*** Dataset entries ***

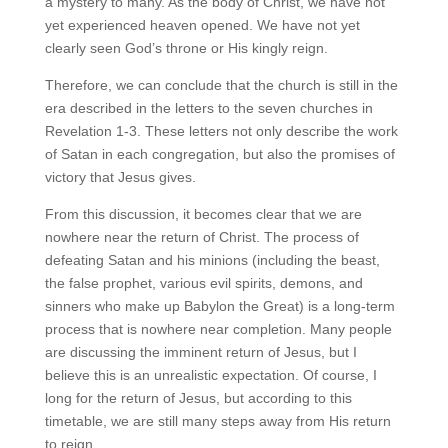
a mystery to many. As the body of Christ, we have not
yet experienced heaven opened. We have not yet
clearly seen God’s throne or His kingly reign.
Therefore, we can conclude that the church is still in the
era described in the letters to the seven churches in
Revelation 1-3. These letters not only describe the work
of Satan in each congregation, but also the promises of
victory that Jesus gives.
From this discussion, it becomes clear that we are
nowhere near the return of Christ. The process of
defeating Satan and his minions (including the beast,
the false prophet, various evil spirits, demons, and
sinners who make up Babylon the Great) is a long-term
process that is nowhere near completion. Many people
are discussing the imminent return of Jesus, but I
believe this is an unrealistic expectation. Of course, I
long for the return of Jesus, but according to this
timetable, we are still many steps away from His return
to reign.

***

What to work on:
Across the data, pull every line containing the string "that".

Reply to the task:
Therefore, we can conclude that the church is still in the
victory that Jesus gives.
From this discussion, it becomes clear that we are
process that is nowhere near completion. Many people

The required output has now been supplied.